Marks & Spencer said this morning that like-for-like sales fell 1.4% in the 13 weeks to June 27 – not exactly brilliant, but a lot better than everyone was expecting, and a lot better than the 4.2% drop it reported last quarter. It’s a welcome boost for executive chairman Sir Stuart Rose, as he prepares to face down disgruntled shareholders next week. Although M&S has clearly fallen a long way from its heights of two years ago, at least he seems to have stopped the rot…
The City was predicting a drop in the region of 2.5% - so although this was the seventh consecutive fall in M&S quarterly sales, today’s figures do suggest things are finally starting to move in the right direction. General merchandise sales were down 2.4%, a big improvement from last year’s 6.9%; while food sales were down 0.5%, compared to 5% last year – an indication that the discounts introduced by new food boss Mark Dixon (like the ‘Dine in for £10’ offer) are having some effect at bringing customers back into the stores. Rose said today that the result ‘demonstrates that the actions we are taking are working’ and suggested that ‘consumer confidence appears to be stabilising’.

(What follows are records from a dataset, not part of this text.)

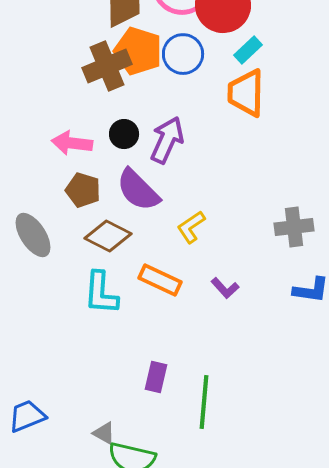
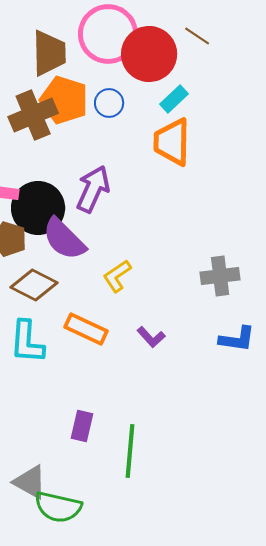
blue circle: (183, 54) -> (109, 103), size x0.7
black circle: (124, 134) -> (38, 208), moved, size x1.8
gray triangle: (104, 433) -> (30, 482), size x1.5

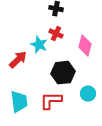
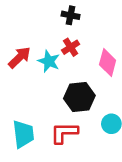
red cross: (56, 34) -> (71, 47), turned 32
red arrow: (18, 60) -> (20, 57), moved

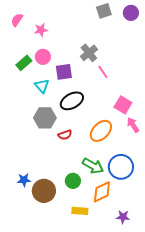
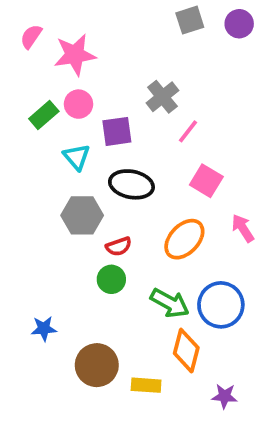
pink star: (41, 30) -> (75, 55), size x1.6
pink line: (103, 72) -> (188, 131), turned 72
black ellipse: (72, 101) -> (131, 184), turned 40
pink square: (123, 105) -> (206, 181), moved
green circle: (73, 181) -> (111, 279), moved
brown circle: (44, 191) -> (97, 365), moved
orange diamond: (102, 192) -> (186, 351), turned -50

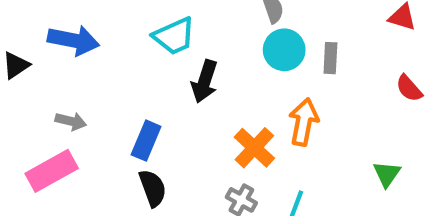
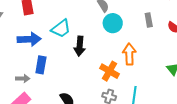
blue arrow: (73, 40) -> (29, 39), moved
gray rectangle: (330, 58) -> (149, 20), moved
blue rectangle: (146, 141) -> (41, 65), moved

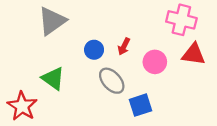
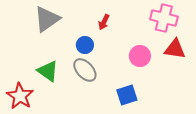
red arrow: (124, 46) -> (104, 22), moved
gray ellipse: (112, 81) -> (85, 70), moved

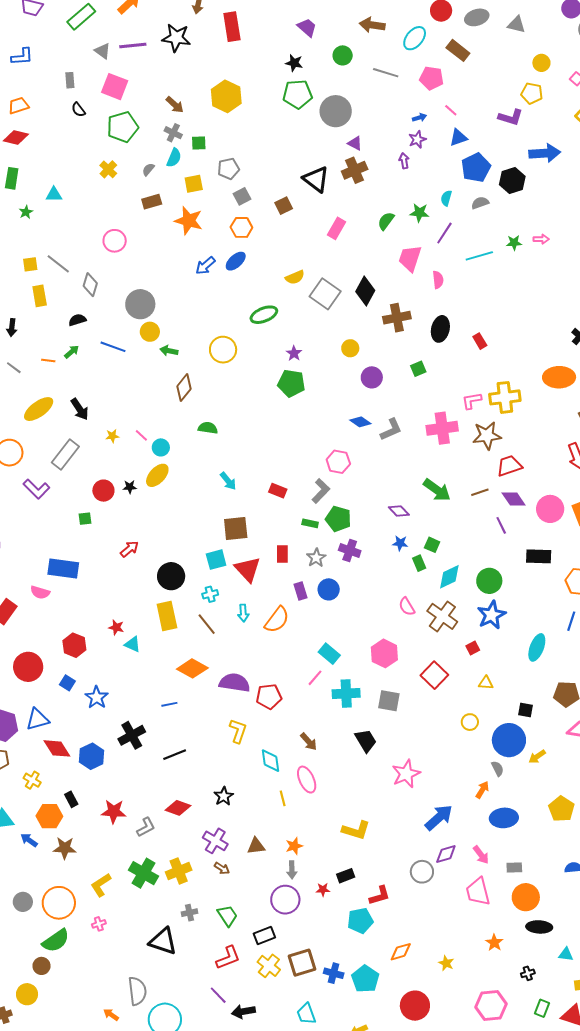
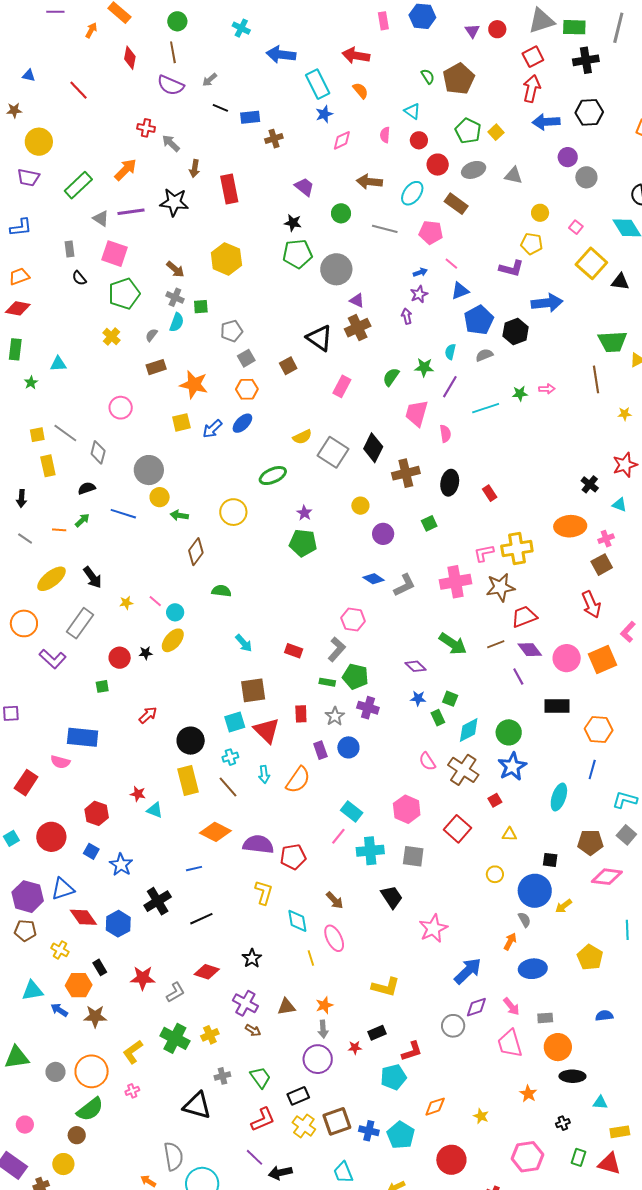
yellow square: (194, 184) -> (181, 422), moved
yellow cross: (179, 871) -> (210, 1035), size x0.7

On the other hand, shareholders will be painfully aware that these food sales still look pretty feeble in comparison to other food stores like Morrisons, Asda and Sainsbury’s, all of whom are making out like bandits at the moment. Two years ago, M&S posted profits of over £1bn – this year, analysts think it will lucky to make half that. Sales are still sliding, and discounting will hammer margins. So Sir Stuart is unlikely to get an easy ride at next week’s AGM, particularly since he’s slashed shareholders’ dividend by a third in a bid to preserve cash.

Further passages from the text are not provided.